The research: André Spicer, a professor at Cass Business School at City University London, conducted a cultural and historical analysis of ideas about wellness in companies (which he published in a recent book, The Wellness Syndrome, coauthored by Stockholm University’s Carl Cederström). He concluded that corporate wellness programs not only provide low returns on investment but actually backfire, making many employees less healthy and more anxious about their jobs.

The challenge: Are “fun runs” and diet programs part of the problem, not the solution?

HBR: Professor Spicer, defend your research.

Spicer: In our analysis, my coauthor, Carl, and I were struck by the ineffectiveness of wellness programs. Several studies, notably one by the Rand Corporation, showed that they produce modest results at best. Take weight loss programs.
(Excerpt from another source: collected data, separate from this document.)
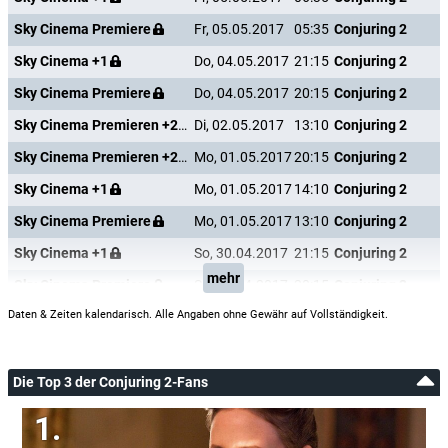
Sky Cinema Premiere
Fr, 05.05.2017
05:35
Conjuring 2
Sky Cinema +1
Do, 04.05.2017
21:15
Conjuring 2
Sky Cinema Premiere
Do, 04.05.2017
20:15
Conjuring 2
Sky Cinema Premieren +24
Di, 02.05.2017
13:10
Conjuring 2
Sky Cinema Premieren +24
Mo, 01.05.2017
20:15
Conjuring 2
Sky Cinema +1
Mo, 01.05.2017
14:10
Conjuring 2
Sky Cinema Premiere
Mo, 01.05.2017
13:10
Conjuring 2
Sky Cinema +1
So, 30.04.2017
21:15
Conjuring 2
mehr
Sky Cinema Premiere
So, 30.04.2017
20:15
Conjuring 2
Daten & Zeiten kalendarisch. Alle Angaben ohne Gewähr auf Vollständigkeit.
Die Top 3 der Conjuring 2-Fans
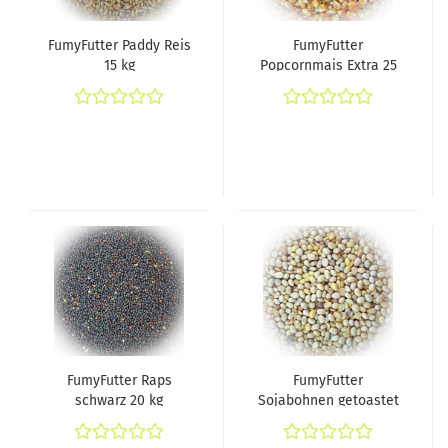
FumyFutter Paddy Reis
FumyFutter
15 kg
Popcornmais Extra 25
kg
FumyFutter Raps
FumyFutter
schwarz 20 kg
Sojabohnen getoastet
25 kg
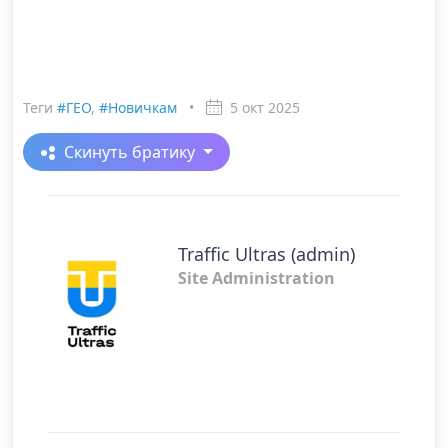
Теги
#ГЕО
,
#Новичкам
•
5 окт 2025
Скинуть братику
Traffic Ultras (admin)
Site Administration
Only a small percentage of enrollees stick with them, and even when they do, their average weight loss is about one kilogram.

What I didn’t expect was that many programs seemed to have the opposite of their intended effect. They were creating guilt and anxiety in employees. One big wellness program we looked at led previously happy employees in a stable job environment to become anxious about losing their jobs. It seemed to make them think they needed to be more attractive to their employer, and if they did something like smoking a cigarette, they felt it affected their employability.

That sounds insidious.

It goes further. Looking at the moral psychology literature, we found that people are judging others based on wellness characteristics, like weight. That’s not surprising, but what caught my attention is how often disgust at someone’s unhealthy behavior morphs into broader negativity. If people notice you doing something unhealthy, they think it makes you a bad worker. For instance, people see you eating a big lunch and assume that you’re lazy and unproductive.

So is it fair to say wellness programs are not just ineffective, they’re counterproductive?

In some cases, yes! With particularly intense wellness initiatives, we found, employees ploughed a great deal of energy into trying to improve their health. Sometimes this meant that employees had less time to focus on their core tasks. More frequently, these wellness initiatives would eat into employees’ personal lives. People would have time for working and exercising but little time for anything else.